Phillip’s lust-filled gaze cleared a little. “What?”
“Teach me,” she repeated. “I am twenty, Phillip. My marriage prospects are all but gone. I am on the proverbial shelf, or so I am told. I am tired, so tired of waiting for a man to notice me. I’ve decided it’s up to me to find joy and pleasure. I want to find that with you, and I think… I hope…you feel the same. Won’t you teach me what you know? We can be careful.”
He stared at her for a long moment, so long she feared he would turn her down. “I’m not fit to teach you. I don’t think?—”
“You are,” she insisted.
She realized she had pushed him too far tonight in her demands, so she instead kissed him with a delicate brush of her lips.
“Please think about it.” She then left for the secret passage and returned to her bedchamber. She crawled into her bed and extinguished the lamp and lay down. Had she been too brazen making such a demand? Only tomorrow would tell.
P hillip touched his lips with his fingertips. He could still taste her, still feel her. Ella had challenged him in more ways than one tonight. She reminded him of the man he had once been. A man of passion and purpose. A man unbroken. Did she still see that man within him? He scraped a hand over his jaw, thinking. He leaned on the chair as he contemplated his choices.
He could stay here and let her go on alone to Pembroke’s ball. If he did that, he’d fade into bleak despair forever.
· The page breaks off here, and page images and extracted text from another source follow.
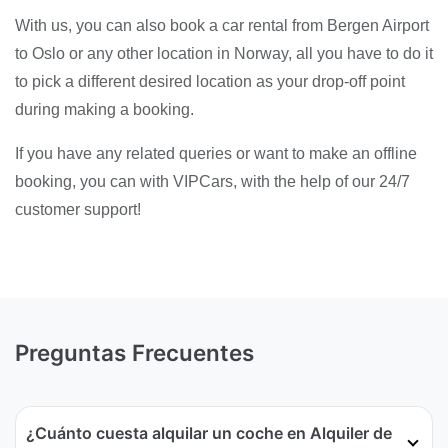
With us, you can also book a car rental from Bergen Airport
to Oslo or any other location in Norway, all you have to do it
to pick a different desired location as your drop-off point
during making a booking.
If you have any related queries or want to make an offline
booking, you can with VIPCars, with the help of our 24/7
customer support!
Preguntas Frecuentes
¿Cuánto cuesta alquilar un coche en Alquiler de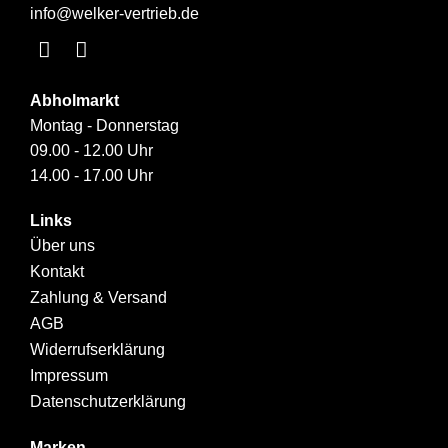
info@welker-vertrieb.de
Abholmarkt
Montag - Donnerstag
09.00 - 12.00 Uhr
14.00 - 17.00 Uhr
Links
Über uns
Kontakt
Zahlung & Versand
AGB
Widerrufserklärung
Impressum
Datenschutzerklärung
Marken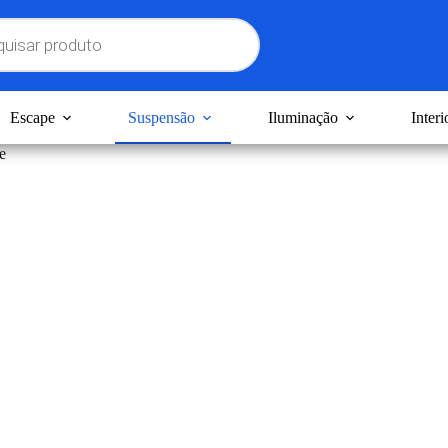
Escape
Suspensão
Iluminação
Interi
e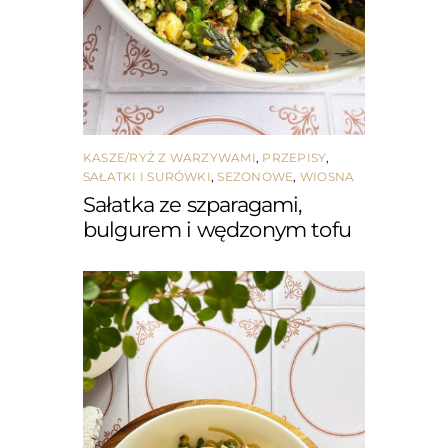
KASZE/RYŻ Z WARZYWAMI
,
PRZEPISY
,
SAŁATKI I SURÓWKI
,
SEZONOWE
,
WIOSNA
Sałatka ze szparagami,
bulgurem i wędzonym tofu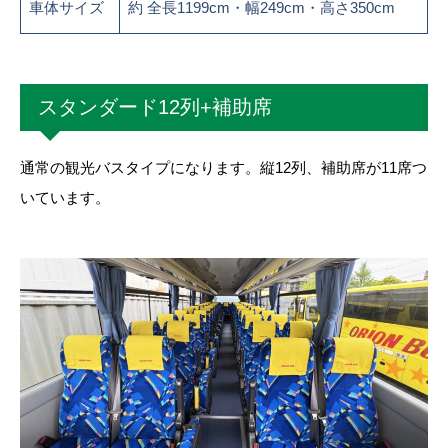
車体サイズ
約 全長1199cm・幅249cm・高さ350cm
スタンダード12列+補助席
通常の観光バスタイプになります。縦12列、補助席が11席つ
いています。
Or…he could risk everything on one last chance of happiness by going with her.
He closed his eyes, relishing the kiss and the way she had looked up at him, as though he were a hero, a warrior come to save her—not that she needed saving. Though Ella was capable of taking care of herself, he wanted to charge in to her rescue anyway. She wanted him to seduce her, to compromise her—in secret, of course. Could he do that? Could he play the scoundrel?
It wasn’t as though he was truly taking advantage of her, was it? She knew what she was asking; she knew the risks and consequences.
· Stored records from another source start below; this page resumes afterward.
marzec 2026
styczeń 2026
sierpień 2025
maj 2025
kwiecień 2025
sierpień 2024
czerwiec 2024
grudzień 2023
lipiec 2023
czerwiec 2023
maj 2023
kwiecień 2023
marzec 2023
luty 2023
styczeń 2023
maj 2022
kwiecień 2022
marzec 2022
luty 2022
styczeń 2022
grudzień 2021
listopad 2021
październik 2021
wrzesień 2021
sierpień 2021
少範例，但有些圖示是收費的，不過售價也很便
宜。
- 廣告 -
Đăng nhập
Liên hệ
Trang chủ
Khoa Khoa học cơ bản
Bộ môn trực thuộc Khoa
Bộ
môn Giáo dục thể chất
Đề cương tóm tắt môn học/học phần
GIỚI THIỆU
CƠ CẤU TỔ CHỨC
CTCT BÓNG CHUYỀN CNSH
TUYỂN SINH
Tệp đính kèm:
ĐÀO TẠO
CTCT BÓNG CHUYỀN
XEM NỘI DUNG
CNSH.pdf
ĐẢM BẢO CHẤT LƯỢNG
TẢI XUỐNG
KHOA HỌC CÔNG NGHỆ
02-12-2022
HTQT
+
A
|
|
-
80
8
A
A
Phillip licked his lips, tasting her sweetness again, and made up his mind. He summoned Boucher and apologized for the lateness of the hour.
“Have my coach made ready at dawn. Have Marcus pack my valises for a week and the cook prepare a large basket of food for Lady Ella, Marcus, and myself.”
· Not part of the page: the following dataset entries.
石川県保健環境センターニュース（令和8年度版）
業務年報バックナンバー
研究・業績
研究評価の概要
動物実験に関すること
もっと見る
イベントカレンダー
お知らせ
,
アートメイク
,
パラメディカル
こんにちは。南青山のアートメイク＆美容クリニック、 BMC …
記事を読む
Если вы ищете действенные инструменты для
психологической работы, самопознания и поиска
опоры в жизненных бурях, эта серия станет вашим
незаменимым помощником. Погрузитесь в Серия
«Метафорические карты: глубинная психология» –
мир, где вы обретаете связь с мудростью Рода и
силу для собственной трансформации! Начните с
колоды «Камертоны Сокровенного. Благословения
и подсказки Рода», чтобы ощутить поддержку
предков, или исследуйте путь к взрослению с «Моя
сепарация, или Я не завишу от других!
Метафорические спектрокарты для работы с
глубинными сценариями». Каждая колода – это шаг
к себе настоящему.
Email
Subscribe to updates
“I assume you are going to Lord Pembroke’s estate?” his butler inquired.
“You assume correctly.” He waited to see if his butler would bring up the fact that he and Ella were traveling without a chaperone.
But all Boucher said was “Should I send Cora as Lady Ella’s maid?”
“Yes, yes, good thinking. Thank you, Boucher.”
“Of course, my lord. I’ll see it done.”
“Thank you.” Phillip bent to retrieve his cane from the floor and used it to walk over to the bed, but he found he only needed to use it a little.
His body was still wound up with excitement after kissing Ella. Kissing her the way he’d dreamed about for years. Perhaps it was that which powered him through. He set the cane against the side table by his bed, removed his trousers, and eased into his bed. He stared down at his leg, particularly at the spot where there were heavy scars on the shin, where the bone had broken through. His leg was not crooked, but it was weaker. He rubbed the muscles, gritting his teeth at the knot of pain, but he kept at it until he was too exhausted to keep going. He didn’t want to fail Ella, and for the first time in a long while, he didn’t want to fail himself either.